The MPs, some of whom lost their re-election bids to the 11th Parliament are; Asuman Basalirwa (Bugiri Municipality), Elioda Tumwesigye (Sheema Municipality), Tarsis Rwaburindore Bishanga (Ibanda Municipality), Hashim Sulaiman (Nebbi Municipality), Patrick Ocan (Apac Municipality) and Peter Lokoris Abrahams (Kotido Municipality), got elected to Parliament following the operationalisation of their respective municipalities in 2018.
A panel of five Justices including Mike Chibita, Paul Mugamba, Faith Mwondha, Ezekiel Muhanguzi and Percy Night Tuhaise ruled that the Constitutional Court was right to eject the MPs from parliament for being elected in non-existent constituencies.
The Justices held that the elections were neither conducted in a general election nor as a way of by-election which are the only recognized ways of electing Members of Parliament.
In December 2019, the Constitutional Court led by the then Deputy Chief Justice, Alfonse Owiny-Dollo, ruled that the elections conducted in the six municipalities were not elections for an office of MP existing under the Constitution.
This followed a petition by Eddie Kwizera challenging the legality of a number of constituencies created after the 2016 general elections. He argued that the seat contested for did not have a vacancy and were already represented by elected MPs in the 2016 general election.
Kwizera, the seating Bukimbiri MP, argued before the Constitutional Court that the resolutions of Parliament creating the contested constituencies violated Articles 61(c) 63(2) and 91(1) of the Constitution, and asked the court to have the MPs expunged from government records, nullify their election and direct them to refund taxpayers’ money.
Articles 61 and 63 prescribe how constituencies are to be created while Article 91(1) mandates parliament to make laws through bills passed and assented to by the president.
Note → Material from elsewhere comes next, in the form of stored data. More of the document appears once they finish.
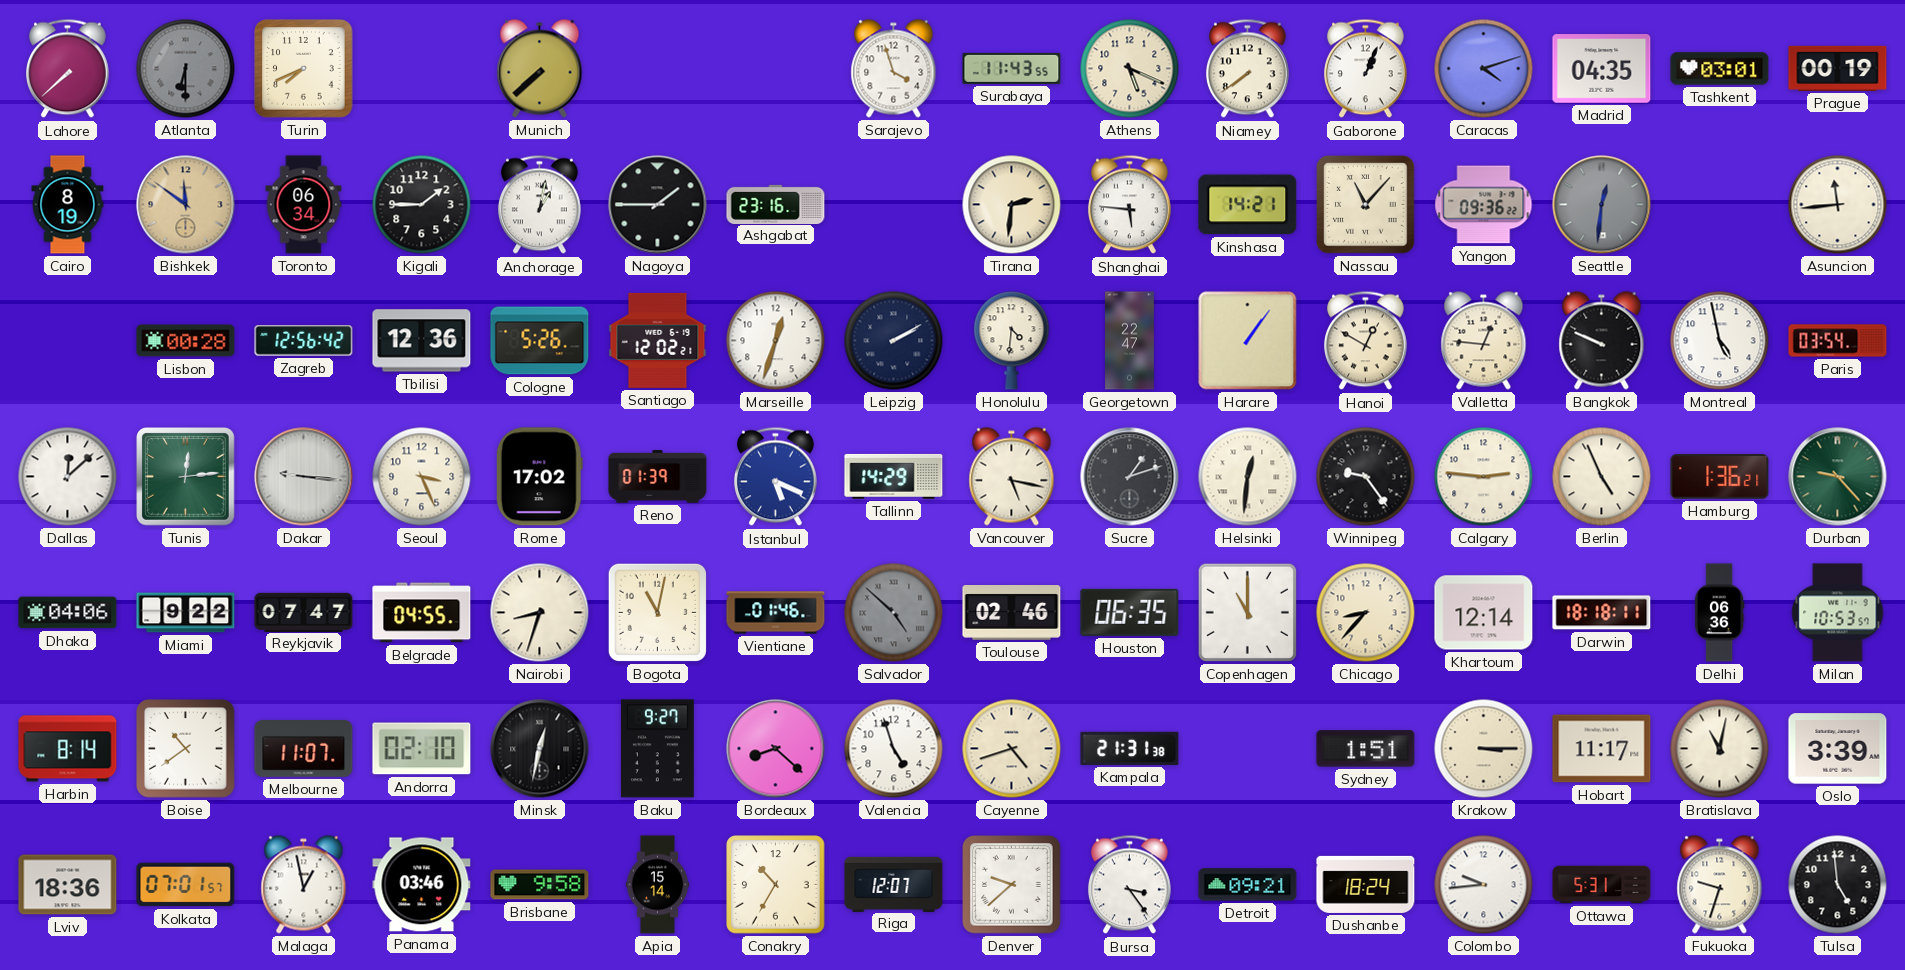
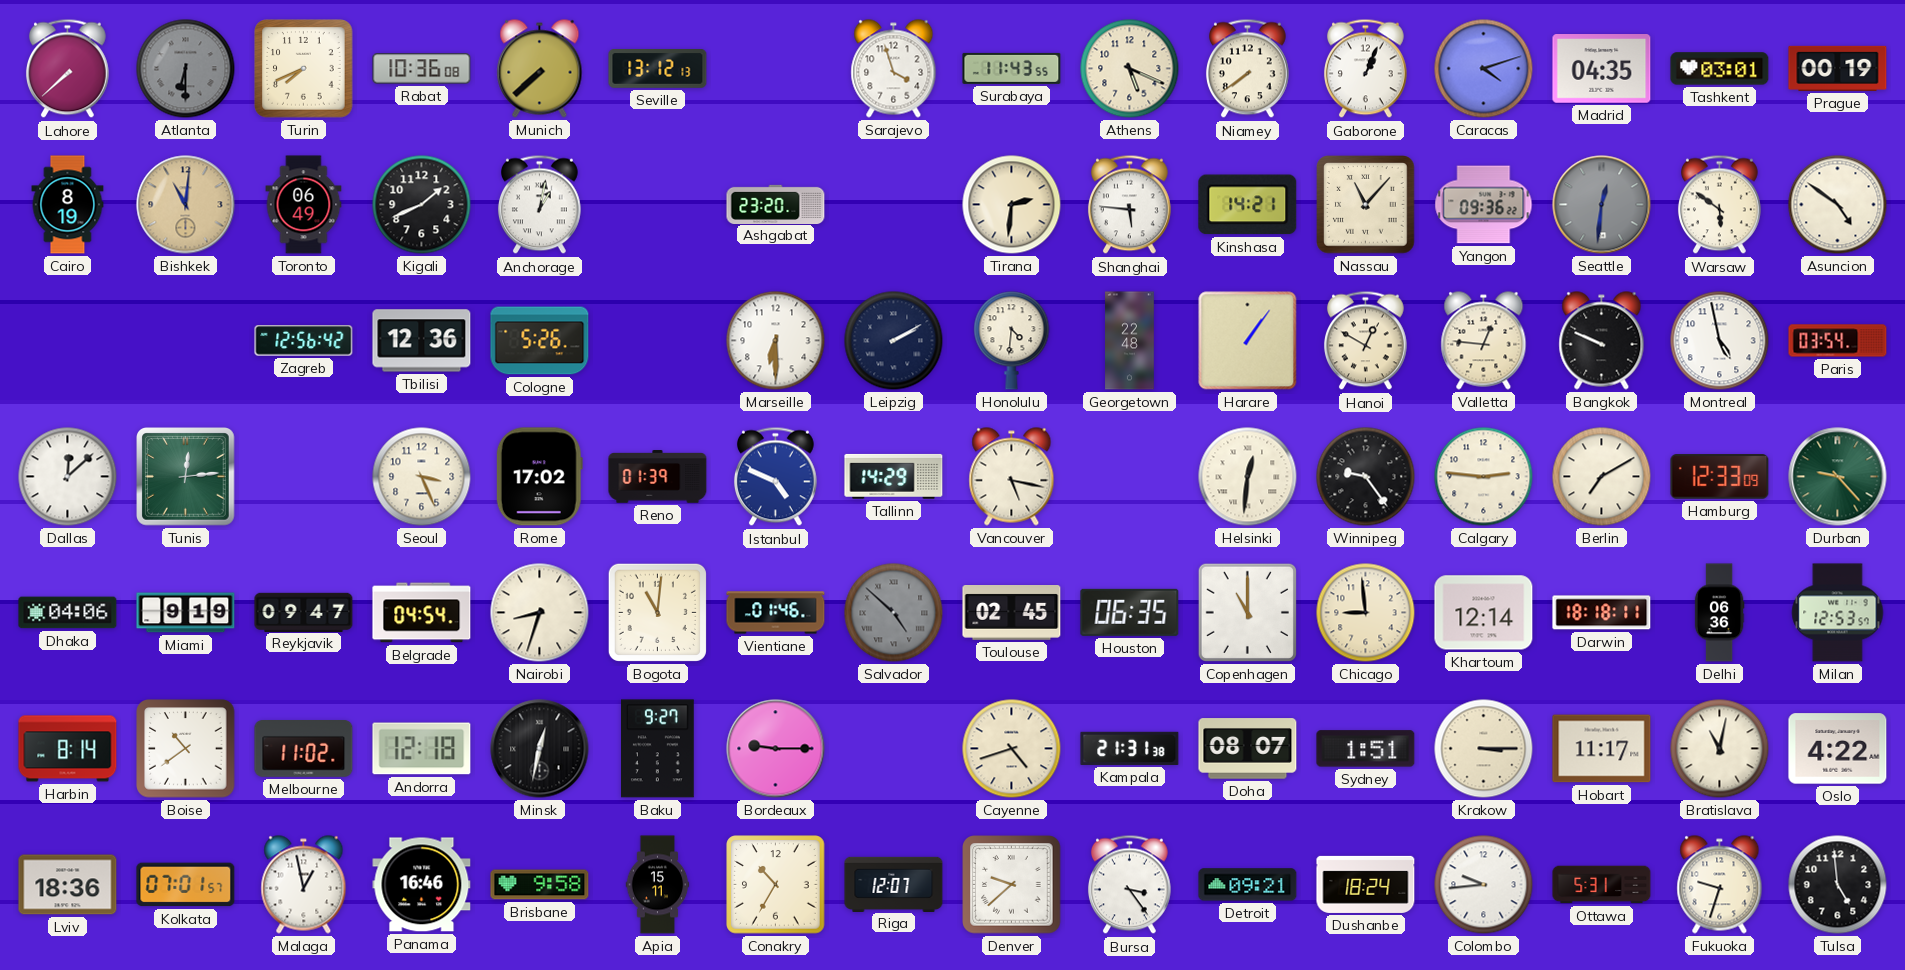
Rabat: none -> 10:36
Seville: none -> 13:12
Bishkek: 11:51 -> 11:01
Toronto: 06:34 -> 06:49
Kigali: 1:45 -> 1:41
Nagoya: 1:45 -> none
Ashgabat: 23:16 -> 23:20
Warsaw: none -> 5:51
Asuncion: 11:44 -> 4:51
Lisbon: 00:28 -> none
Santiago: 12:02 -> none
Marseille: 12:33 -> 6:30
Georgetown: 22:47 -> 22:48
Dakar: 9:16 -> none
Istanbul: 5:19 -> 4:49
Sucre: 1:12 -> none
Berlin: 4:56 -> 7:10
Hamburg: 1:36 -> 12:33
Miami: 9:22 -> 9:19
Reykjavik: 07:47 -> 09:47
Belgrade: 04:55 -> 04:54
Bogota: 11:02 -> 11:01
Toulouse: 02:46 -> 02:45
Chicago: 8:37 -> 8:59
Milan: 10:53 -> 12:53
Melbourne: 11:07 -> 11:02
Andorra: 02:10 -> 12:18
Bordeaux: 8:22 -> 9:15
Valencia: 4:57 -> none
Doha: none -> 08:07
Oslo: 3:39 -> 4:22
Panama: 03:46 -> 16:46
Apia: 15:14 -> 15:11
The Supreme Court described their election in the previous term of Parliament as improper since they were conducted prematurely for non-existent vacancies.
The MPs however say that it is government and the Electoral Commission that need to be held accountable.
“So, I came in as any other Ugandan to participate and I went through. I didn’t know that the seat was non-existent and I still believe that I represented my people rightly,” Hashim Sulaiman said.
“If there is any problem they should fault government and the Electoral Commission and not us,” he added.
Regarding the money earned during the 10th parliament term, Hashim said that suggestions by sections of the public for them to pay back the money are not reasonable since they only participated in an election that was conducted by authorities.
On his part, Basalirwa argues that they effectively represented their voters in the 10th Parliament and also made laws during the period that the court has pronounced itself on.
To Basalirwa, asking them to refund money means that even all the work and laws passed were illegal.
The Court did not pronounce itself on the money they earned illegally but ordered the six to pay costs to the petitioner costs of the case.
“The petition was filed before the said elections were held with one of the remedies sought being a permanent injunction barring the holding of the elections therein. The nullification of the said elections was a mere consequence of the declaration that the constituencies were unconstitutionally turned into vacancies. As such, the appellants’ reliance on the case of Theodore Ssekikubo and others Versus Attorney General (2005) is unfounded,” Justice Chibita stated in the majority decision.